3. Prioritize rest time and light exercise
Sleep plays the role of a natural healing medicine for women's bodies after a stressful childbirth.
Take advantage of sleeping with your baby: Taking care of newborns at night can easily cause severe sleep deprivation for mothers. Apply the rule of "baby sleeps, mother sleeps" so that the body has time to regenerate energy, helping the uterine muscles to contract better.
Early exercise: Instead of lying motionless on the bed, mothers should sit up and practice walking gently around the room as soon as possible (about 24 hours after birth). Moderate exercise helps discharge lochia more easily, limits the risk of intestinal adhesions (for cesarean sections) and reduces venous blood clots.

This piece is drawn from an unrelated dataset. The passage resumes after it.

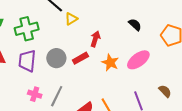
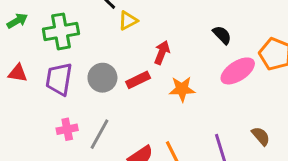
pink ellipse: (138, 60) -> (238, 71), moved
orange star: (110, 63) -> (182, 89), turned -30
pink cross: (35, 94) -> (67, 129), turned -32

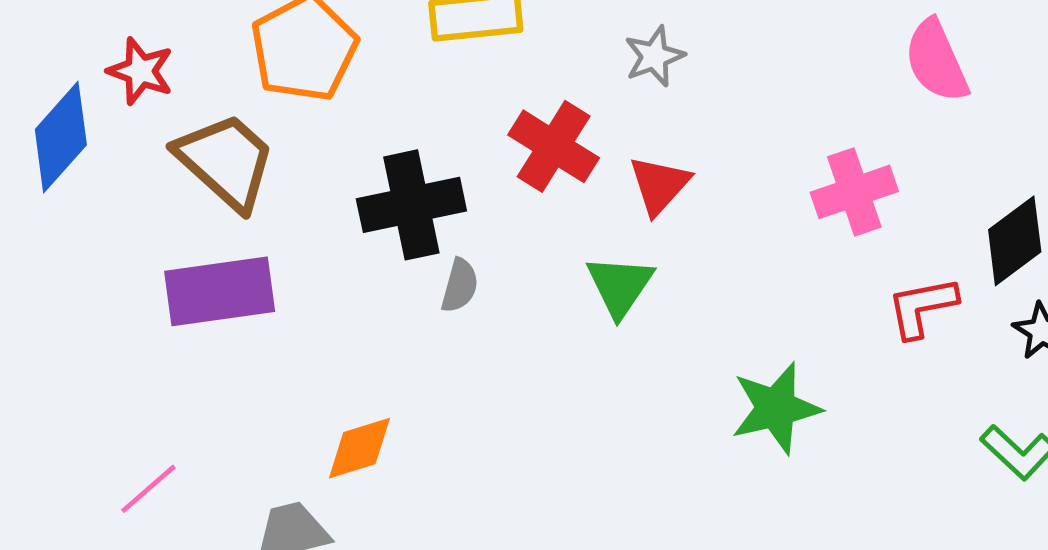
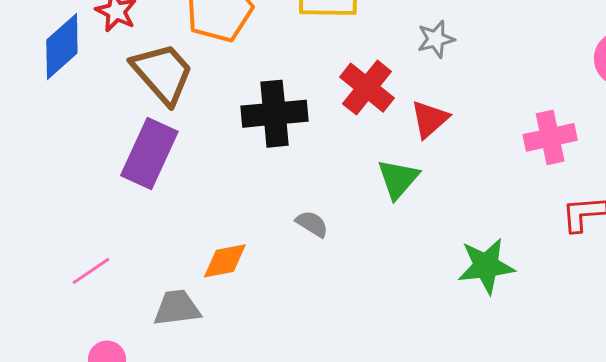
gray semicircle: (460, 285) -> (312, 224), moved, turned -80
purple rectangle: (220, 291) -> (149, 154), turned -64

4. Mental health care and postpartum depression prevention
The sudden change in hormones combined with pressure from childcare can easily cause postpartum women to fall into a sensitive, anxious, and even depressed state.
Family companionship: The husband and relatives need to actively share housework and take care of the baby at night so that the mother has time to rest. The timely care and encouragement of the husband is the greatest spiritual medicine to help the wife relieve pressure.
Spend time for yourself: Every day, postpartum mothers should spend about 15 - 30 minutes to relax by listening to music, gently nourishing their skin or chatting with friends. Don't hesitate to express your difficulties and fatigue to your loved ones instead of keeping it secret.